5 – L’informatica sta moltiplicando gli adempimenti. “Nata per liberarci dagli adempimenti amministrativi ci sta facendo diventare amministrativi a tempo pieno” scriveva tempo fa Riccardo Ruggieri, ex top manager FIAT. Possibile che si abbia tutta questa fretta nel far partire (male) l’operazione dichiarazioni precompilate quando sarebbe bastato automatizzare l’invio delle imposte sugli immobili per offrire in modo semplice un immediato sollievo da adempimenti sostanzialmenti inutili?

Abbiamo bisogno di buona politica che sposti gli obiettivi, i buoni tecnici ci sono ma vanno messi a lavorare su obiettivi nuovi. E questi obiettivi vanno politicamente difesi.

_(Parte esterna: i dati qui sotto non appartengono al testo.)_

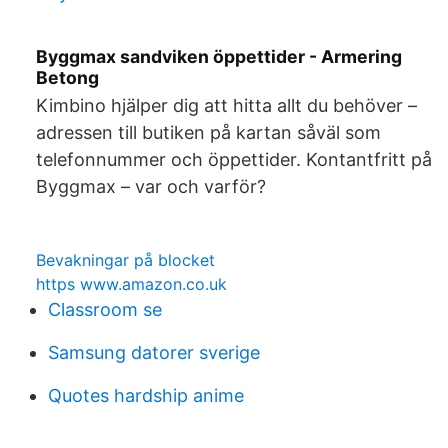
Byggmax sandviken öppettider - Armering
Betong
Kimbino hjälper dig att hitta allt du behöver –
adressen till butiken på kartan såväl som
telefonnummer och öppettider. Kontantfritt på
Byggmax – var och varför?
Bevakningar på blocket
https www.amazon.co.uk
Classroom se
Samsung datorer sverige
Quotes hardship anime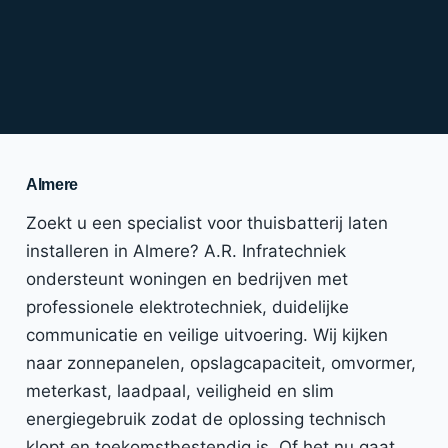
Almere
Zoekt u een specialist voor thuisbatterij laten
installeren in Almere? A.R. Infratechniek
ondersteunt woningen en bedrijven met
professionele elektrotechniek, duidelijke
communicatie en veilige uitvoering. Wij kijken
naar zonnepanelen, opslagcapaciteit, omvormer,
meterkast, laadpaal, veiligheid en slim
energiegebruik zodat de oplossing technisch
klopt en toekomstbestendig is. Of het nu gaat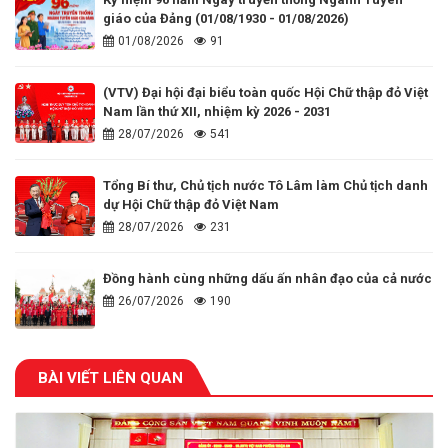
giáo của Đảng (01/08/1930 - 01/08/2026)
01/08/2026
91
(VTV) Đại hội đại biểu toàn quốc Hội Chữ thập đỏ Việt
Nam lần thứ XII, nhiệm kỳ 2026 - 2031
28/07/2026
541
Tổng Bí thư, Chủ tịch nước Tô Lâm làm Chủ tịch danh
dự Hội Chữ thập đỏ Việt Nam
28/07/2026
231
Đồng hành cùng những dấu ấn nhân đạo của cả nước
26/07/2026
190
BÀI VIẾT LIÊN QUAN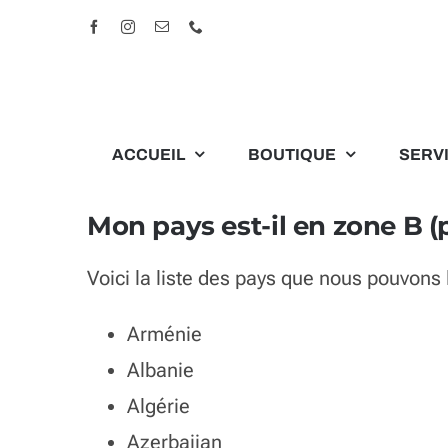
Passer
Facebook
Instagram
Email
Téléphone
au
contenu
ACCUEIL
BOUTIQUE
SERV
Mon pays est-il en zone B (
Voici la liste des pays que nous pouvons 
Arménie
Albanie
Algérie
Azerbaijan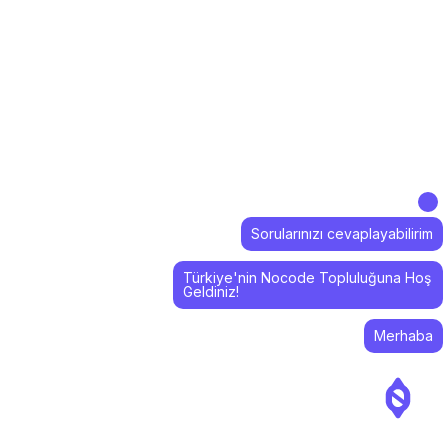
Sorularınızı cevaplayabilirim
Türkiye'nin Nocode Topluluğuna Hoş
Geldiniz!
Merhaba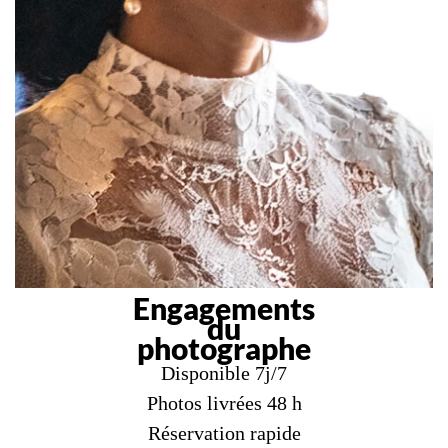
Engagements
du
photographe
Disponible 7j/7
Photos livrées 48 h
Réservation rapide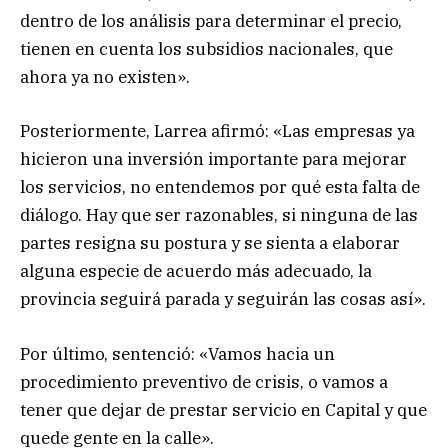
dentro de los análisis para determinar el precio,
tienen en cuenta los subsidios nacionales, que
ahora ya no existen».
Posteriormente, Larrea afirmó: «Las empresas ya
hicieron una inversión importante para mejorar
los servicios, no entendemos por qué esta falta de
diálogo. Hay que ser razonables, si ninguna de las
partes resigna su postura y se sienta a elaborar
alguna especie de acuerdo más adecuado, la
provincia seguirá parada y seguirán las cosas así».
Por último, sentenció: «Vamos hacia un
procedimiento preventivo de crisis, o vamos a
tener que dejar de prestar servicio en Capital y que
quede gente en la calle».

Alfonso Fuggetta (ceo e direttore scientifico di CEFRIEL, docente del Politecnico di Milano) credo che abbia individuato bene il problema in un paio di recenti tweet:

Schermata 2016-06-16 alle 09.41.41

Schermata 2016-06-16 alle 09.41.53

Una pubblica amministrazione efficiente porterebbe:

– Maggior gettito per le casse dello Stato (fatturazione elettronica, incrocio di banche dati, controlli automatizzati, ecc.);

– Imprese più libere di operare sul mercato e di crescere dimensionalmente;

– Una crescita della domanda di servizi innovativi aprendo un mercato oggi troppo limitato.

Abbiamo assistito all’ennesima sconfitta dello Stato perché da decenni ormai manca la visione e la forza politica di realizzarla e quel vuoto è stato occupato malamente da strutture che al massimo possono suggerire come migliorare le attuali procedure ma non hanno alcuna capacità di ridisegnarle. Operazione complessa, difficilissima ma necessaria.

Lo Stato oggi si comporta come quelle aziende che a fronte di un crollo di fatturato al posto di domandarsi come tornare a crescere si valutano sui tagli al personale e agli investimenti. Lavoro più facile certo ma è inutile che vi suggerisca la fine della storia.

E comunque grazie per la proroga ma se me lo dicevi prima… ma prima quando?